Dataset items
|---|
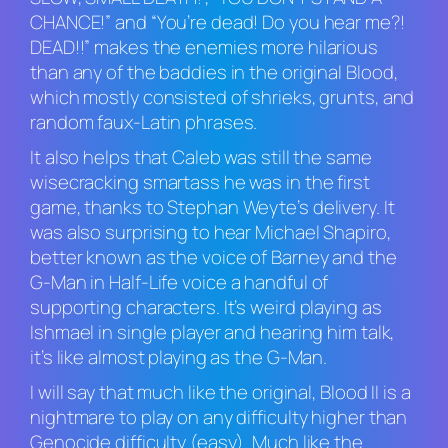
CHANCE!” and “You’re dead! Do you hear me?!
DEAD!!” makes the enemies more hilarious
than any of the baddies in the original
Blood
,
which mostly consisted of shrieks, grunts, and
random faux-Latin phrases.
It also helps that Caleb was still the same
wisecracking smartass he was in the first
game, thanks to Stephan Weyte’s delivery. It
was also surprising to hear Michael Shapiro,
better known as the voice of Barney and the
G-Man in
Half-Life
voice a handful of
supporting characters. It’s weird playing as
Ishmael in single player and hearing him talk,
it’s like almost playing as the G-Man.
I will say that much like the original,
Blood II
is a
nightmare to play on any difficulty higher than
Genocide difficulty (easy). Much like the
|---|
■ Required action ■
Nothing but the lines with "difficulty" should be returned, copied from the entries above.

■ Written response ■
nightmare to play on any difficulty higher than
Genocide difficulty (easy). Much like the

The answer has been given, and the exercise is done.